速成诀窍 – “在开始的时候问一个‘容易回答’的问题”，事先准备一个“容易回答”的问题，在你介绍完自己以后就问这个问题。我所谓的“容易回答”的问题是：
1. 低风险 – 听众不会因回答此问题是太冒险。换一句话来说，要么大部分人应该知道答案，或者这问题是没有绝对对或错的答案。比如，你想在一次合规演讲里鼓励互动，你可以避免问“请告诉我人民银行对于大额可疑交易的规定是什么”（这个问题不容易回答）或者“如果你有读高过最新的关于大额可疑交易的规定，请举手”（…由于通常大部分人也没有读过，会容易做成尴尬）。取而代之，你可以问“想象你是监管者，你觉得多大金额的交易才应该被订为作所谓大额交易”。然后你在白板上写上3个选择，让大家举手选择。
2. 大规模参与 –这点引出“容易回答”的问题的第二个特征，这就是该问题可以很容易地让大家都参与到其中，比如，那些让大家举手选择的问题，或者是非常刺激的，可以吸引大家脱口而出回答的问题（注意，在中国或者亚洲，人们比较害羞，不太会大声说出来，特别在刚开始的时候）再举一个例子，你需要避免问“为了符合最新的反洗钱规定，银行应该做哪些工作？”取而代之，你可以问“为了符合最新的反洗钱规定，银行应该做以下哪项工作？A. 不做生意 B. 开除那些不懂条例的员工 C. 所有相关人员都需要充分学习政策” 记住，你不能在问完问题后就停下来等他们回答。你需要引导他们举手。你可以说“好了，现在你们知道选择了，选A的请举手…”
3. 有趣 –我们应该让听众觉得回答问题是好玩的。很简单，大家都喜欢有趣的事情，在好玩的环境成人会学习的更好。从上面的3个例子中可以看出如何使用提问增加趣味。
Underlying Problem – Most presenters (at least those in our organisation) allow the white screen to take the stage rather themselves. They stand (or even sit) on the side, look at the screen themselves whilst talking, and some even read directly from the slides. There is lack of eye contact, and under-utilization of his / her body language. Human connection is discounted and presentation becomes less effective.
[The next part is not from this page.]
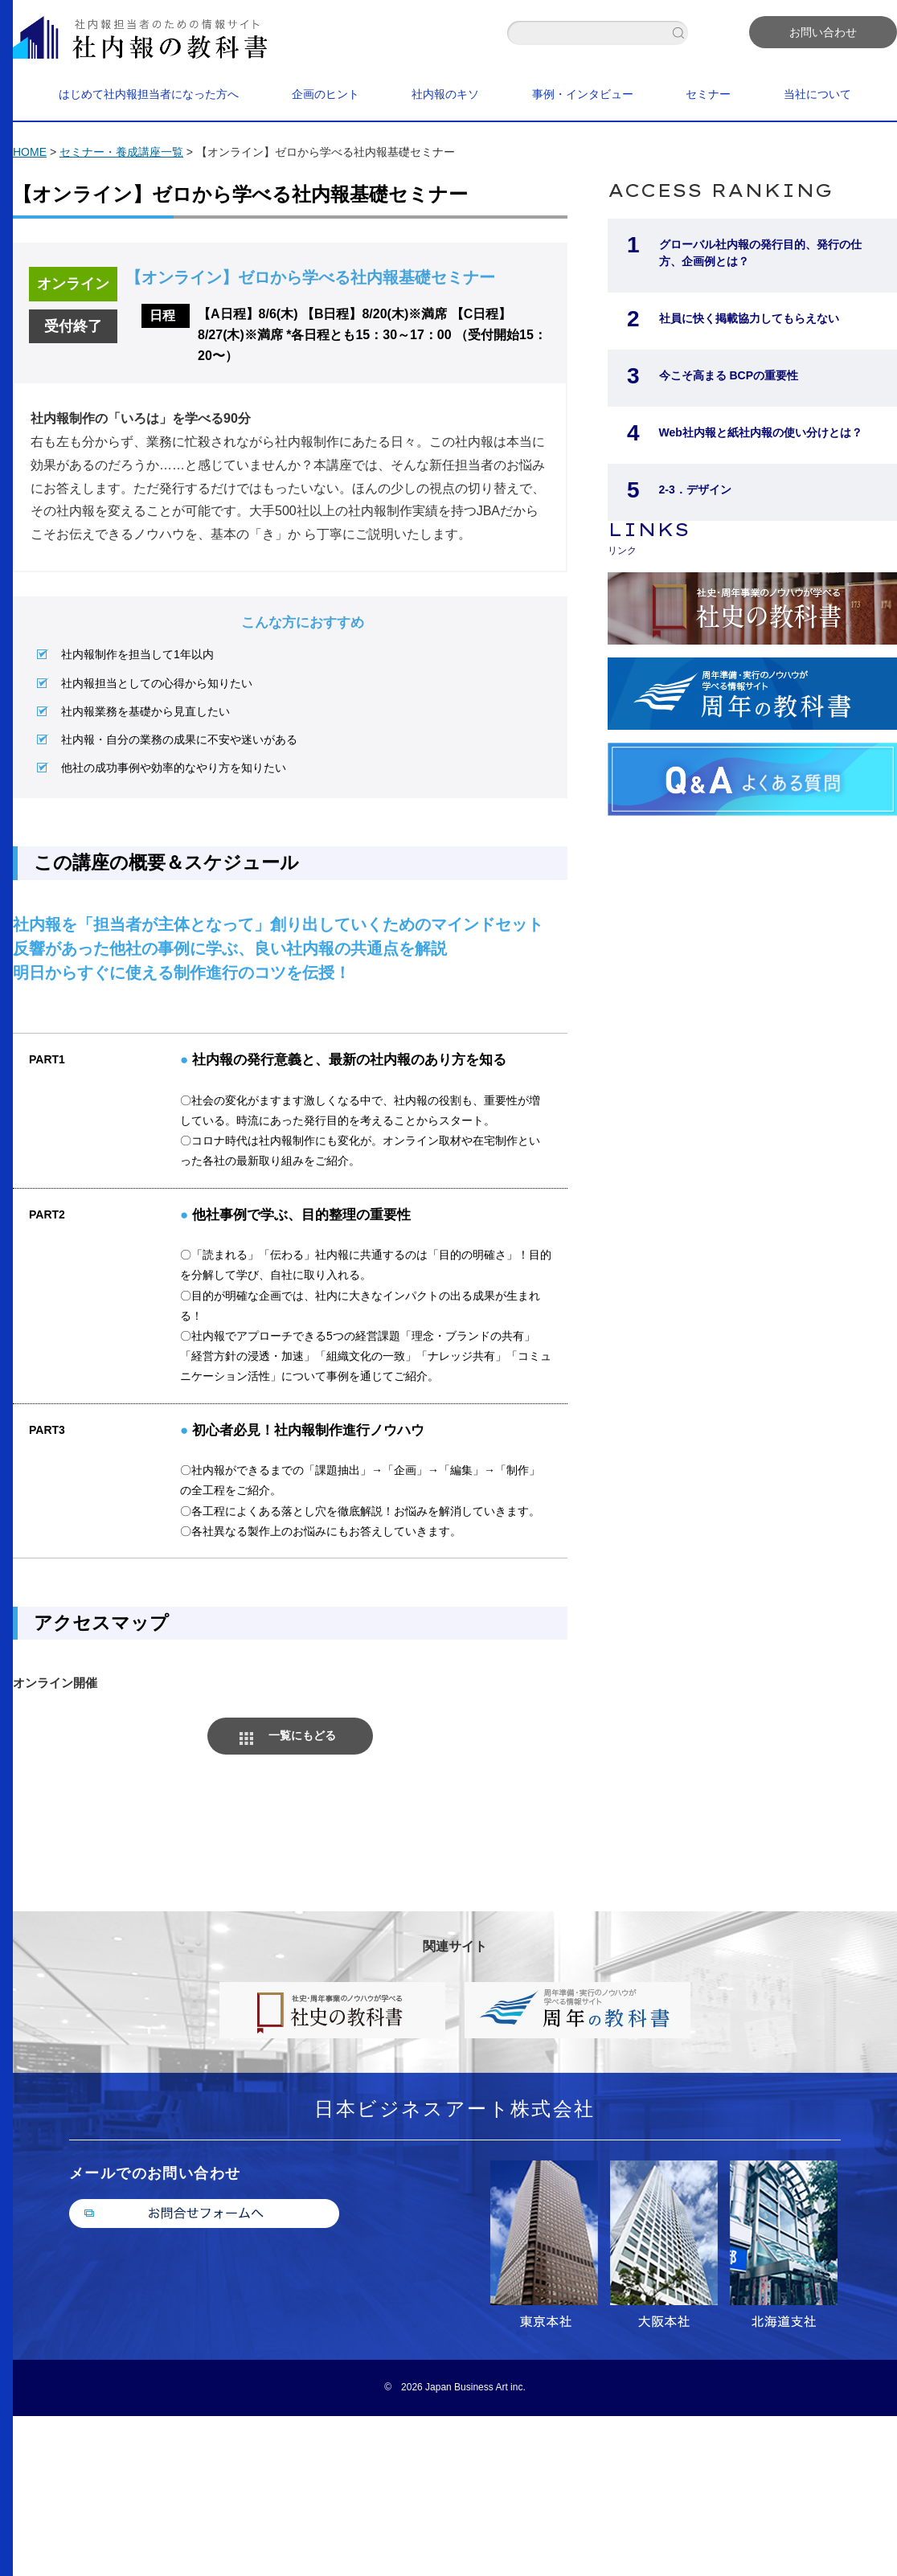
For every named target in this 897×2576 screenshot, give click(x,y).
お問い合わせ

Ideally, the presenters should realise such issue and correct it. He / she should know how to take the stage back from the white screen. For example, ‘tell and show’ rather than ‘show and tell’. And avoid reading directly from the slides. And blank the screen and step forward whilst talking…. Often, it takes time for them especially for the presentation beginners to really adopt the above. It is not easy to change habit. In fact, I met a presenter who will turn his head to look at the white screen even though there is nothing on it!!!
Quick Fix – ‘Blank the screen for the 1st 1 minute’. Just present in the beginning with the screen off. With that, the presenter is bound to have eye contact, and the audience is bound to look at him / her (instead of the screen). The audience will feel that the presenter is taking charge, but not the screen (or projector), at least in the beginning for a better impression!! And as time goes, such habit of presenting without slides can be built up by lengthening the time or as the presenters get used to this 1st 1 minute.
Presentation skills class is my favourite class among all. Since there are only a few participants and the outcome is more observable by nature, I can feel my impact better. (Or know my failure more easily…..!!) In addition, I like it as somehow it makes me think a lot about behavioral change. For example, it is one thing that you convince the participant about the importance of ‘eye contact’, it is another thing that he / she can keep look at others’ eye as he / she speaks publicly. It is not easy to change the behavior. But this is what good training should do.
When I first started to deliver my presentation skills training, I would give them lot of ways on how to present better e.g. eye contact, story, analogy, diagram, pause, gesture, posture….. anyway… a lot!! More and more I realised that ‘too much’ will just make the participants more difficult to change their behavior. This is especially the case for those who just start to think about presentation skills. And for them particularly, theory e.g. “WIIFM” does not help much, at least not very quickly. They can better gain from the class by knowing specific TO-DO list (or NOT-TO-DO).
So, I am putting up a list of ‘Presentation Quick Fix’. They are basically TO-DO items which are:
- Simple to understand
- Easy to adopt even under presentation stress
- Quick to show resul
I believe that they will help people to yield short-term result quickly, and make behavioral change easier.